Counsel for the Secretary for Law appeared under Sec. 122(3) of the Ordinance, to oppose the application. He tendered various documents from the Companies Registry which he says establish that the applicant has been playing a leading role in the formation of Valley Squash Pty. Ltd., and through his wife may be in a position to dominate the affairs of Valley Squash Pty. Ltd.
In an application of a similar kind, under a similar section to the Bankruptcy Act, Street J. (as he then was) of the New South Wales Supreme Court, enunciated in regard to that section - "... an applicant who comes to the Court seeking leave must bear the onus of establishing that the general policy of the Legislature laid down in this section ought to be made the subject of an exception in his case. It should be borne in mind that the section is not in any sense a punishment of the bankrupt. Nor should a refusal to grant leave under that section be regarded as punitive. The prohibition is entirely protective, and the power of the Court to grant leave is to be exercised with this consideration in the forefront." (Re Altim Pty. Ltd.[1]).
Street J. considered that a similar approach should be made to Sec. 122, Companies Act 1961 (New South Wales) - a section for practical purposes identical with that of the Papua New Guinea Ordinance. See Re Ferrari Furniture Co. Pty. Ltd.[2]. I am unable to see that any differing approach to the Papua New Guinea Ordinance is called for.
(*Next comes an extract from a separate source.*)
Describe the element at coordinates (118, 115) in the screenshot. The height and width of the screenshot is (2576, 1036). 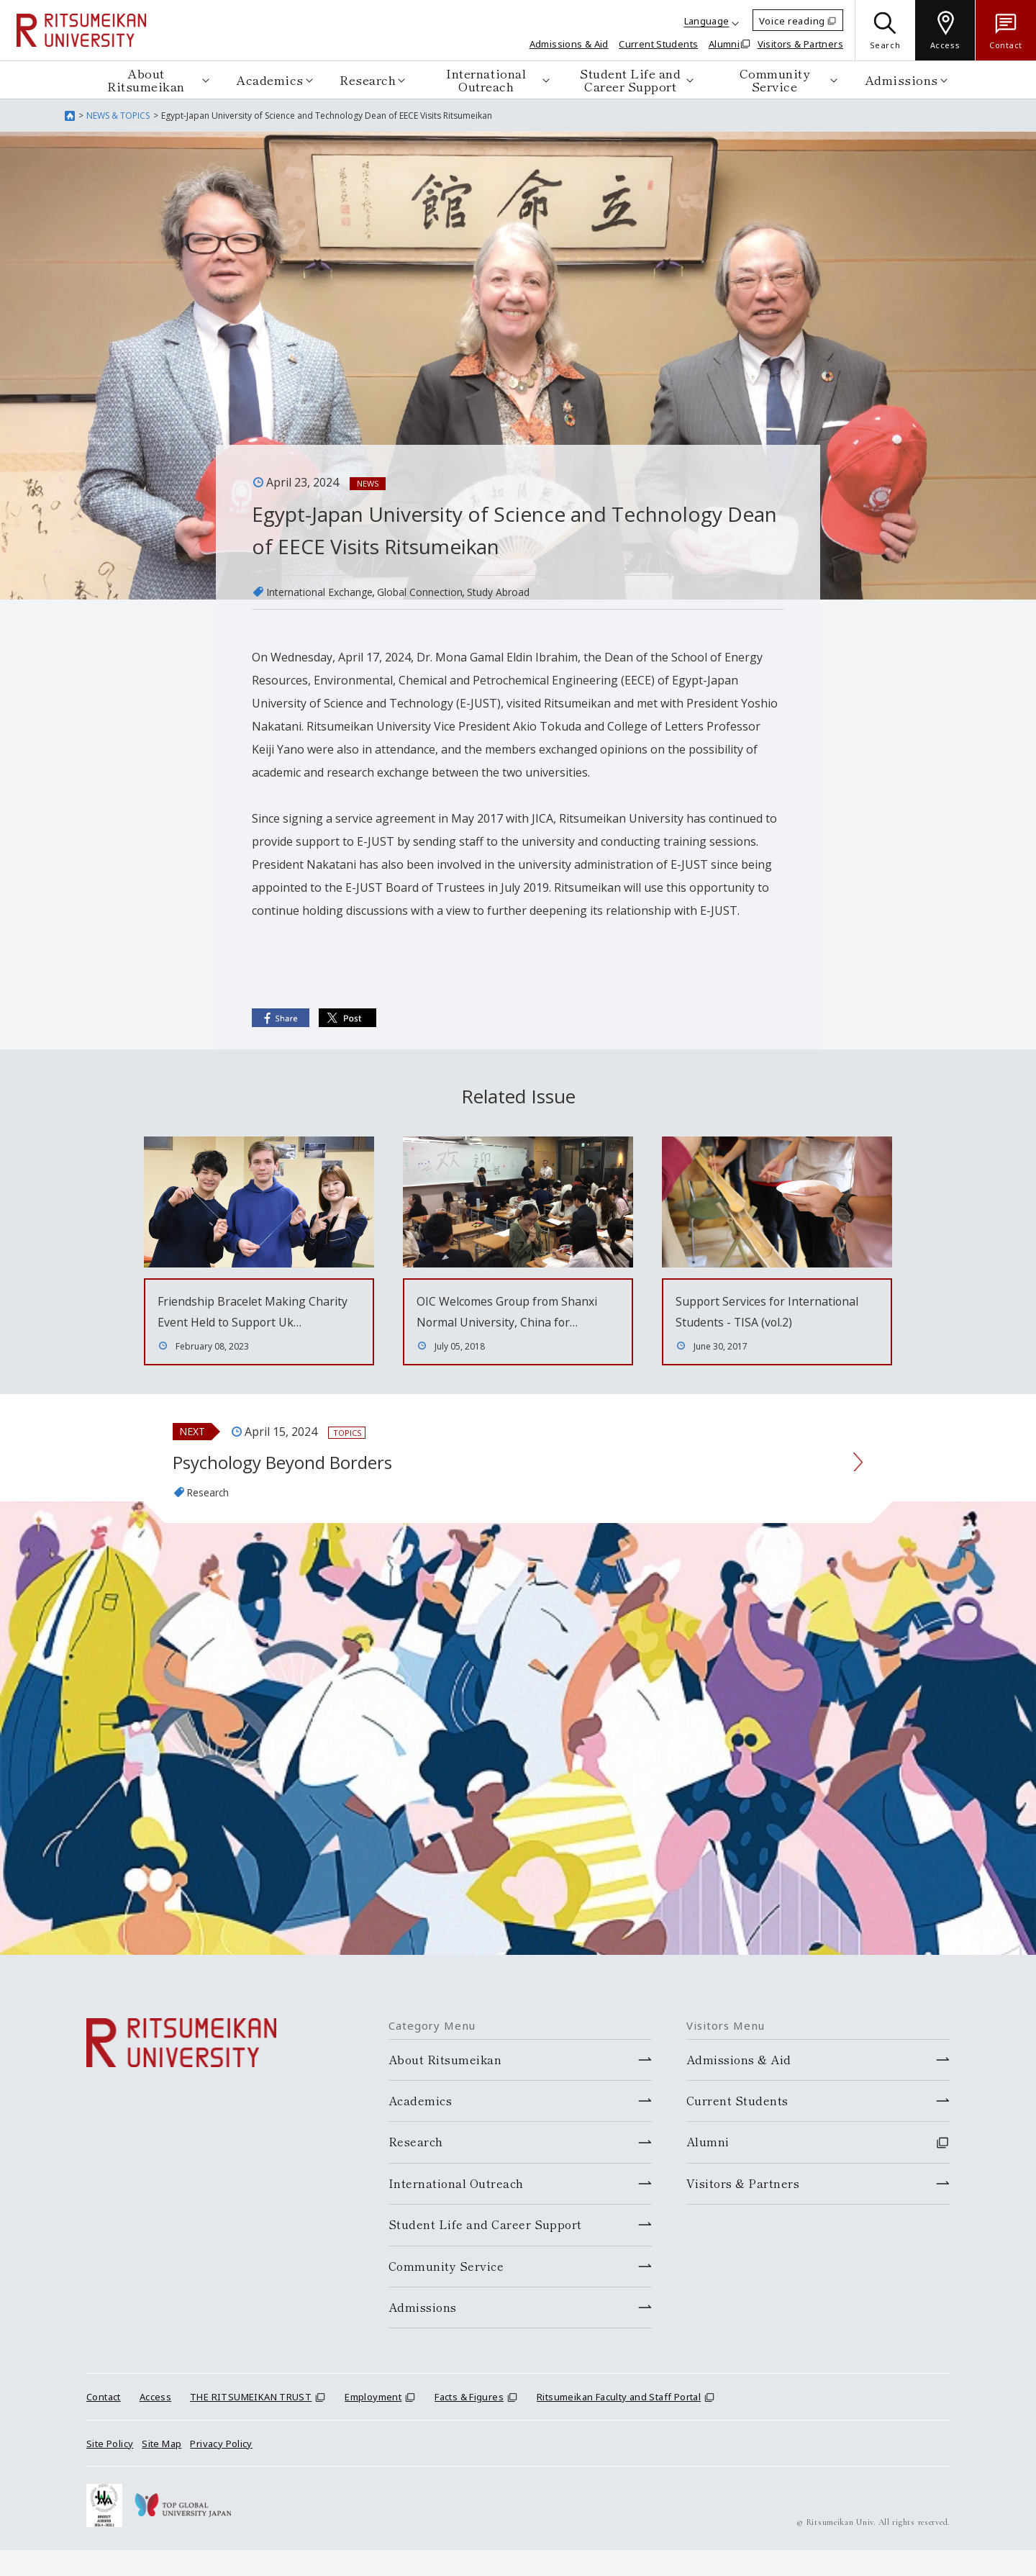 I see `NEWS & TOPICS` at that location.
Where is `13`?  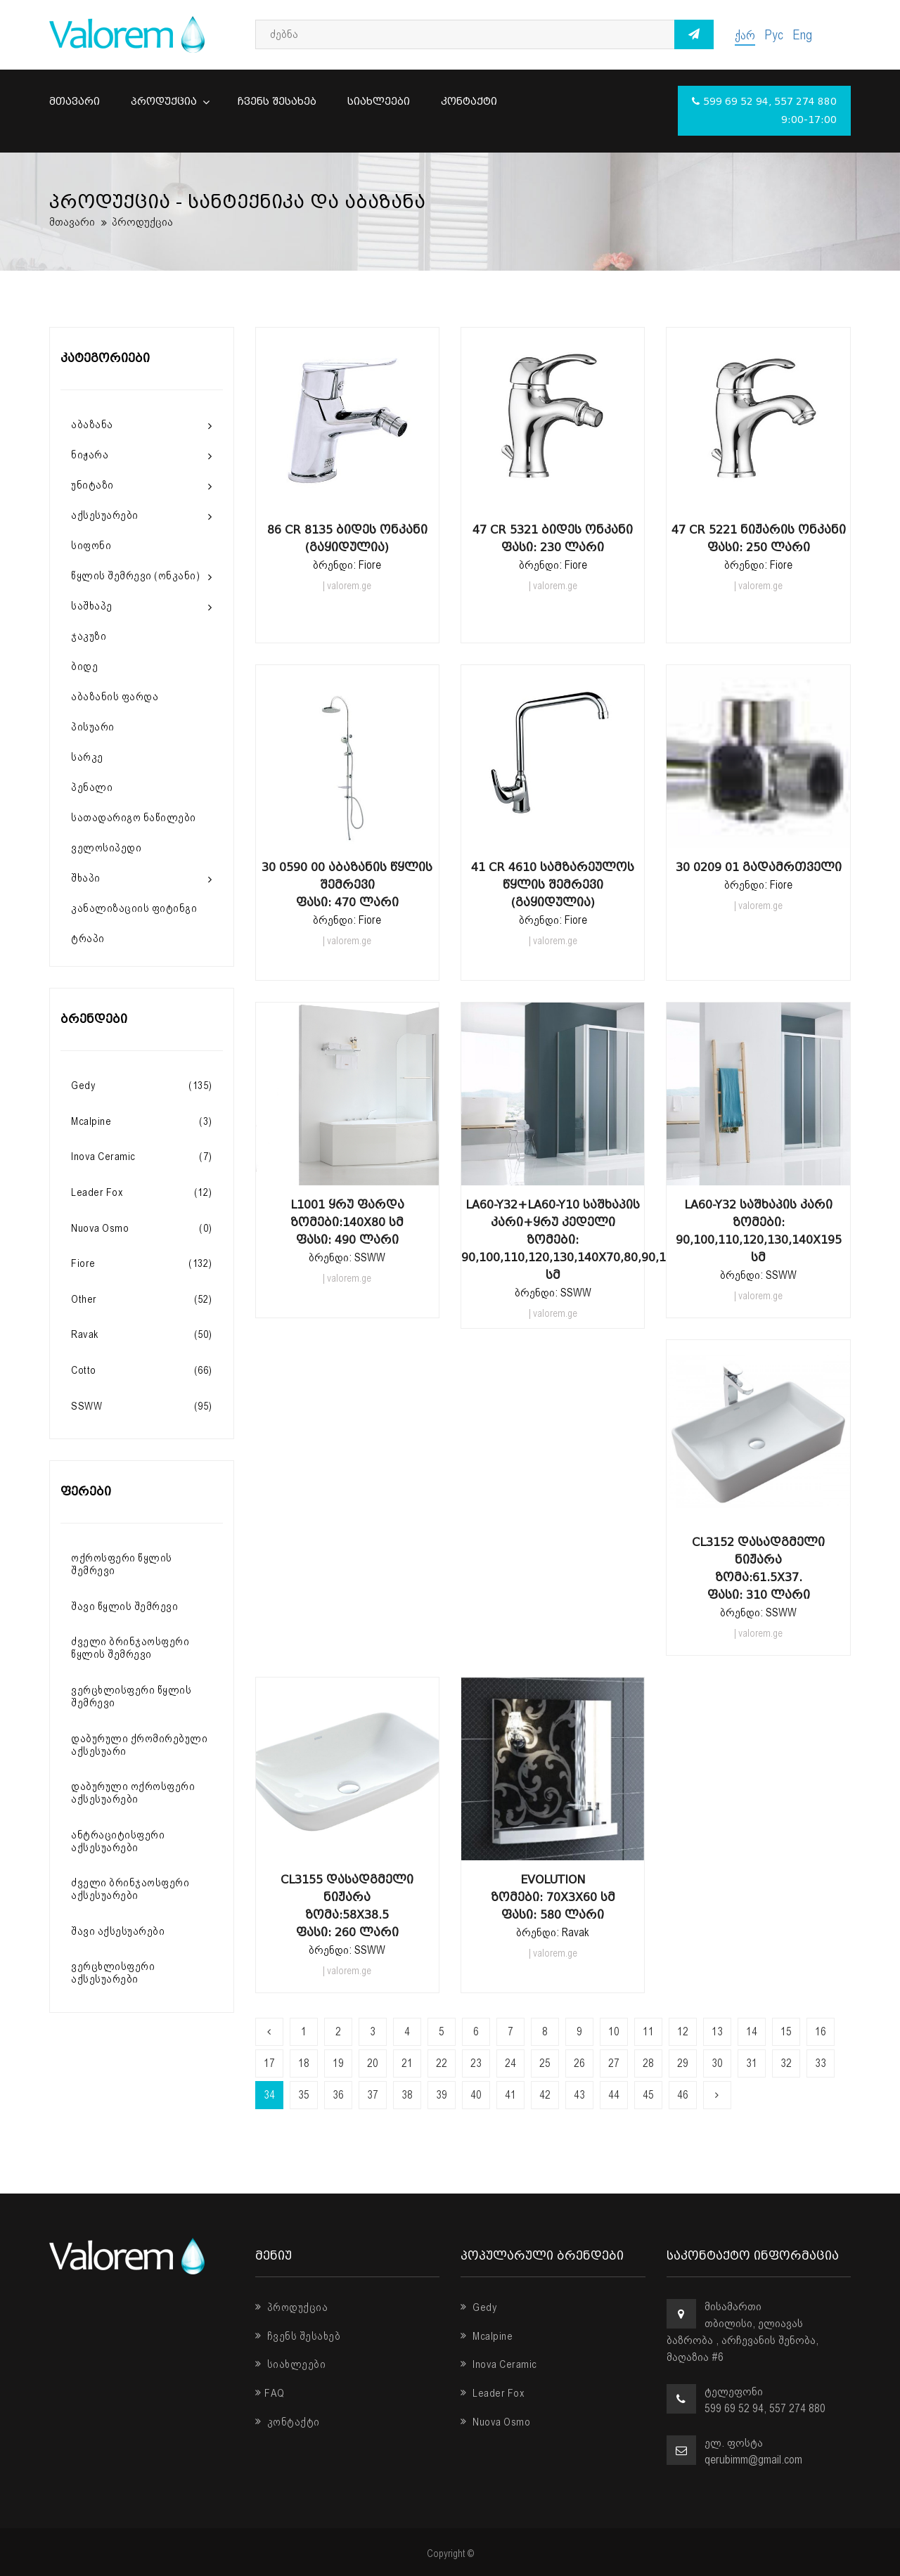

No question has been raised as to the applicant's honesty in general. And I treat his application in the light of one offence only, that of the larceny described, standing in the Sec. 122 scales against him. On perusal of the documentary material tendered by the Secretary for Law and having regard to the fact that the applicant's father William Mullins resides in Australia, I find myself with more than a suspicion that the applicant has been concerned either directly or indirectly with the promotion and management of companies, since he received the warning in March, 1970 as to the illegality of his directorship of M. & E. Plumbing Pty. Ltd. I note that the affidavits in his support are from directors of companies with which he and M. & E. Plumbing Pty. Ltd. are associated, and that the companies of which he now seeks to be appointed director all have dealings with the public. There is nothing disclosed in the affairs of any of the three companies or of the applicant personally, which suggests any kind of necessity that the applicant be freed from his statutory fetters (to use Street J.'s phrase).
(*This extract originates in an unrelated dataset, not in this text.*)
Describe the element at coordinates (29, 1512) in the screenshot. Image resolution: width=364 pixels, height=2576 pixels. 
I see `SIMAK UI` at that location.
The legislative policy is clear, and this Court should not lightly set aside the Sec. 122 disentitlement. Having regard to all the circumstances, I consider the applicant has not discharged the onus of establishing a sufficient case to permit of my working an exception to the clear legislative policy for protection of the public. I dismiss the application and I propose to order that the applicant should pay the respondent Secretary's costs in the application.
_________________
Solicitor for the Applicant: Messrs. McCubbery Train Love & Thomas.